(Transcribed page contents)
↓

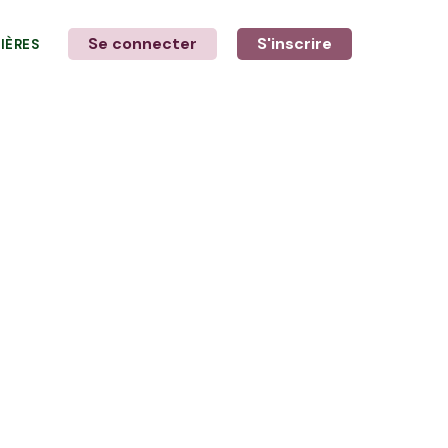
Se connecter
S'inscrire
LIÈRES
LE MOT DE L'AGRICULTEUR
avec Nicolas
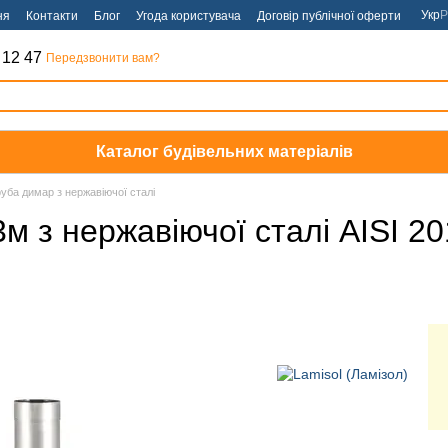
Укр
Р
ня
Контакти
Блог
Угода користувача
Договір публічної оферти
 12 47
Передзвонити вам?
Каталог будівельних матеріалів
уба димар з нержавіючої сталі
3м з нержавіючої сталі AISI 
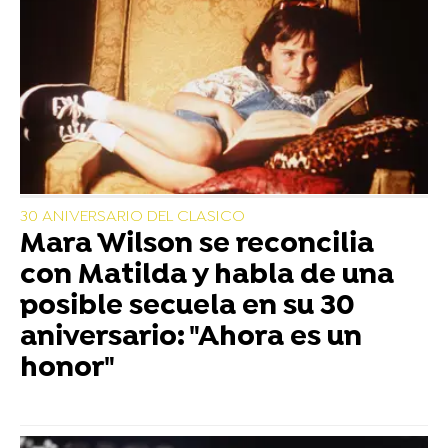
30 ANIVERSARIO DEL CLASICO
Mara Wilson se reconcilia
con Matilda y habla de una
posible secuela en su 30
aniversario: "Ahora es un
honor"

↑

DIRECTIONS
Across the data, how many lines have the word "нержавіючої" in them? Respond with the number alone.

EXERCISE ANSWER
2